I'm sorry, though; I thought Tom was asking for the technical usage.  In a lay context, I would think "considering the case" would be fine.  "Examining the case" sounds like something an appellate court would do; examine what was done in the case to see if there were errors.  "Examining the evidence", though, sounds OK to me.


----------



## morzh

pob14 said:


> I wouldn't cite that article as an example of good usage; in fact, I find it very poorly written.
> 
> I'm sorry, though; I thought Tom was asking for the technical usage.  In a lay context, I would think "considering the case" would be fine.  "Examining the case" sounds like something an appellate court would do; examine what was done in the case to see if there were errors.  "Examining the evidence", though, sounds OK to me.
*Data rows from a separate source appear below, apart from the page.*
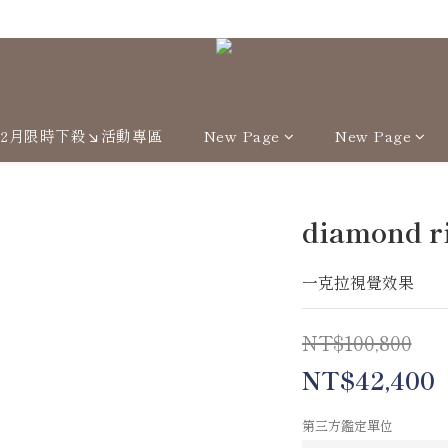
Welcome
12月限時下殺↘活動專區
New Page
New Page
diamond r
一克拉視覺效果
NT$100,800
NT$42,400
第三方鑑定單位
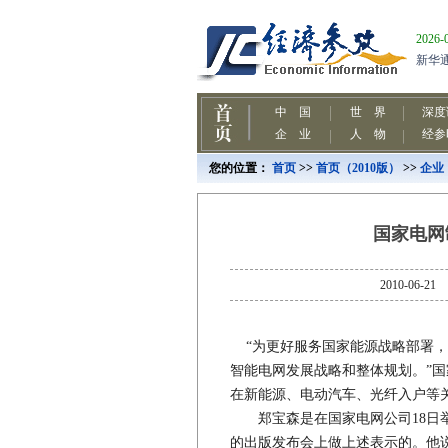
您的位置：
首页
>>
首页（2010版）
>>
企业
国家电网
2010-0
“为更好服务国家能源战略部署，
智能电网发展战略和整体规划。”国
在新能源、电动汽车、光纤入户等
郑宝森是在国家电网公司18日举
的出版发布会上做上述表示的。他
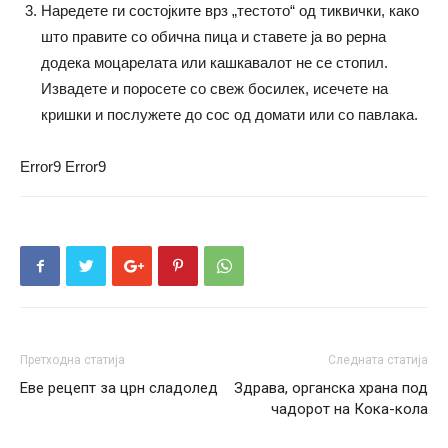
Наредете ги состојките врз „тестото“ од тиквички, како
што правите со обична пица и ставете ја во рерна
додека моцарелата или кашкавалот не се стопил.
Извадете и поросете со свеж босилек, исечете на
кришки и послужете до сос од домати или со павлака.
Error9
Error9
Претходна статија
Следната статија
Еве рецепт за црн сладолед
Здрава, органска храна под
чадорот на Кока-кола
I would agree with "not a good usage" but then, again, we are talking about a lay media language and what's in use. And what's in use may sound horrible to Justice Scalia, but probably is OK for a Joe Schmoe who will be reading an internet media article about a Russian court verdicts. Of course when writing for NY Times, given the kind of language they use (I wonder whom it is for - Brooklynites?  ) one may want to be more conservative with the language use, just to be liked by editors enough to be published


----------



## William Stein

Tom Fennell said:


> Now we are getting closer......I'm actually trying to get from the Russian рассматривать дело.....into English. What I am talking about is the active stage of proceedings, when the court is hearing arguments, reading briefs, and examining written and oral evidence....


Since your context is obviously in court, I think you could say the "trial proceedings" for the active stage (versus preliminary investigations). There are all kinds of complicated legal terms for the preliminary phase like the "discovery phase" when the parties try to force one another to cough up evidence but I don't think it would apply to every case.


----------



## morzh

William Stein said:


> Since your context is obviously in court, I think you could say the "trial proceedings" for the active stage (versus preliminary investigations). There are all kinds of complicated legal terms for the preliminary phase like the "discovery phase" when the parties try to force one another to cough up evidence but I don't think it would apply to every case.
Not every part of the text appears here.